The business model of the major communications cartels—from corporate media like Fox News, Disney, NBC Universal, to telecommunications giants like ATT and Comcast, to gadget makers like Apple—is to perpetuate a model of economic growth and technological progress that is ecologically unsustainable. I believe grassroots media models the cultural changes necessary for the broader society. Media should be like farmer’s markets, not box stores. The former lend themselves to organic cultural practices, the latter tend to be more synthetic. Community-based media is accountable to its public. Corporate media are accountable to advertisers and the financial system. This leads to different ethical frameworks and orientations.
What role does the hipster, punk, and street artist play in today’s media ecosystem?
As an old school punk (I was involved with the punk scene in LA during the early ‘80s) I experienced the amazing power of a community of practitioners evolving media and culture organically. Such practices were inherently about autonomy from corporations and about being the change we wanted to see in the world.

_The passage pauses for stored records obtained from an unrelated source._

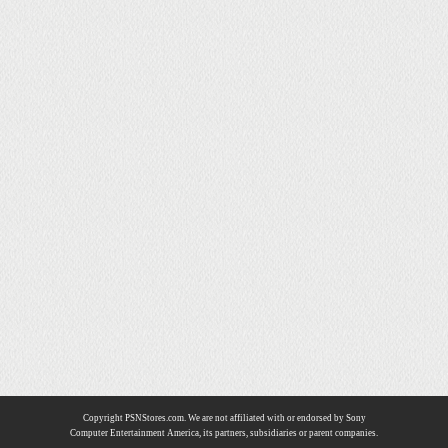
Copyright PSNStores.com. We are not affiliated with or endorsed by Sony
Computer Entertainment America, its partners, subsidiaries or parent companies.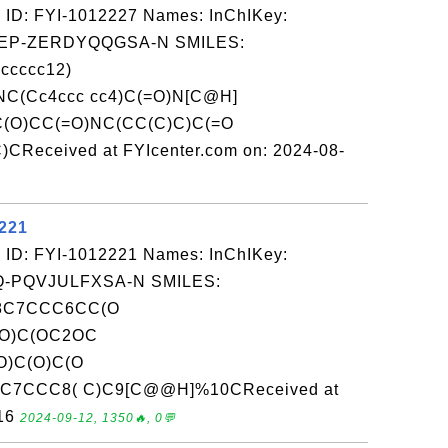
 ID: FYI-1012227 Names: InChIKey:
P-ZERDYQQGSA-N SMILES:
ccccc12)
C(Cc4ccc cc4)C(=O)N[C@H]
C(O)CC(=O)NC(CC(C)C)C(=O
CReceived at FYIcenter.com on: 2024-08-
2221
 ID: FYI-1012221 Names: InChIKey:
-PQVJULFXSA-N SMILES:
8C7CCC6CC(O
(O)C(OC2OC
O)C(O)C(O
)C7CCC8( C)C9[C@@H]%10CReceived at
-16
2024-09-12, 1350🔥, 0💬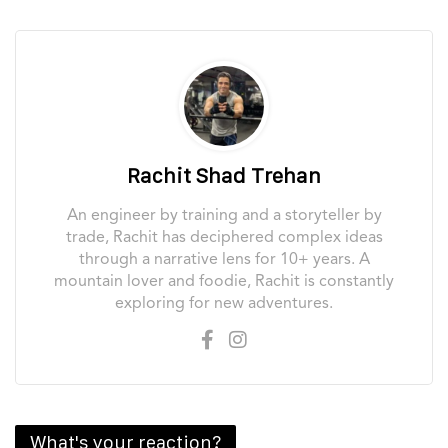
Rachit Shad Trehan
An engineer by training and a storyteller by
trade, Rachit has deciphered complex ideas
through a narrative lens for 10+ years. A
mountain lover and foodie, Rachit is constantly
exploring for new adventures.
What's your reaction?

These spaces of experimentation are really important for transformation.
Ultimately it’s the job of artists and marginalized cultural creatives to be the reality check against insane social structures. And since our current battle is against monoculture and the commercialization of the cultural commons, keeping the media ecosystem diverse means pushing against the possibilities of our communications tools. This is why the organic media practices that have emerged from movements within the Arab Spring or among student activists all over the world are extremely significant for furthering the democratization of our communication systems.

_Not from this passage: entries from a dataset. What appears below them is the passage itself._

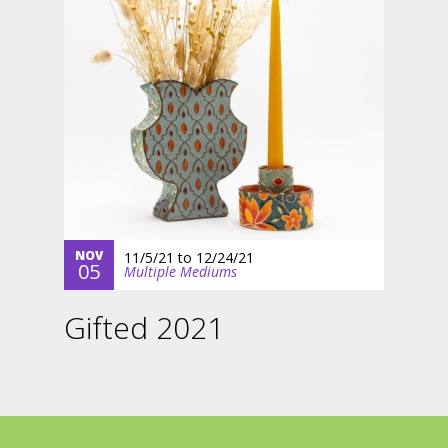
NOV
11/5/21
to
12/24/21
05
Multiple Mediums
Gifted 2021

In the book you discuss how Occupy created its own alternative media, but the momentum of this movement got stalled. What are the lessons from Occupy for future movements?

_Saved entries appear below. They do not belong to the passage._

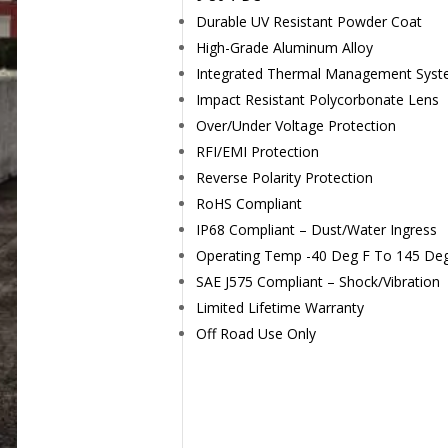
Durable UV Resistant Powder Coat
High-Grade Aluminum Alloy
Integrated Thermal Management Sys
Impact Resistant Polycorbonate Lens
Over/Under Voltage Protection
RFI/EMI Protection
Reverse Polarity Protection
RoHS Compliant
IP68 Compliant – Dust/Water Ingress
Operating Temp -40 Deg F To 145 De
SAE J575 Compliant – Shock/Vibration
Limited Lifetime Warranty
Off Road Use Only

Although the police in Manhattan and other cities smashed gear and laptops, the techniques, methods, theories and approaches developed through Occupy have spread throughout the net. People are drawing lessons from physical occupations in city centers and are translating them to occupations of media space. For example, a big struggle right now is to keep the Internet open and to block repressive anti-piracy measures used to stifle dissent. People from Occupy and other movements are working diligently to create workarounds and alternative network structures that can bypass the media cartels and governments. Network technology and software development are necessitated by state repression, so you see new innovations in cryptography and efforts to create liberated media spaces that can’t be shut down by governments or corporations.